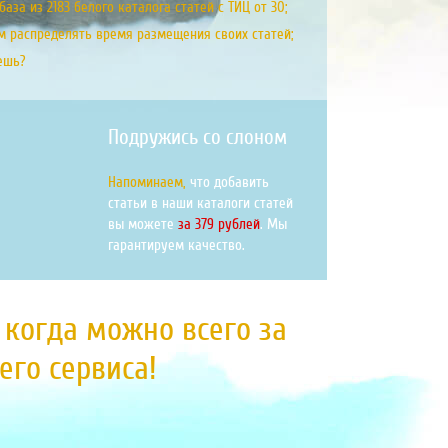
аза из 2183 белого каталога статей с ТИЦ от 30;
м распределять время размещения своих статей;
ешь?
Подружись со слоном
Напоминаем,
что добавить
статьи в наши каталоги статей
вы можете
за 379 рублей
. Мы
гарантируем качество.
, когда можно всего за
го сервиса!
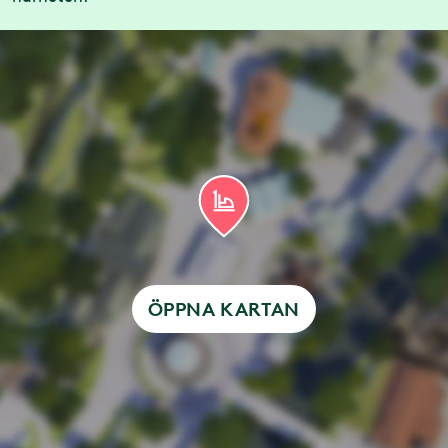
ÖPPNA KARTAN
*****
■ **What you need to do**: Except for the pictures, set down each line of the records exactly as it appears.

■ **Response to this exercise**:
аза из 2183 белого каталога статей с ТИЦ от 30;
м распределять время размещения своих статей;
ешь?
Подружись со слоном
Напоминаем,
что добавить
статьи в наши каталоги статей
вы можете
за 379 рублей
. Мы
гарантируем качество.
, когда можно всего за
го сервиса!
ÖPPNA KARTAN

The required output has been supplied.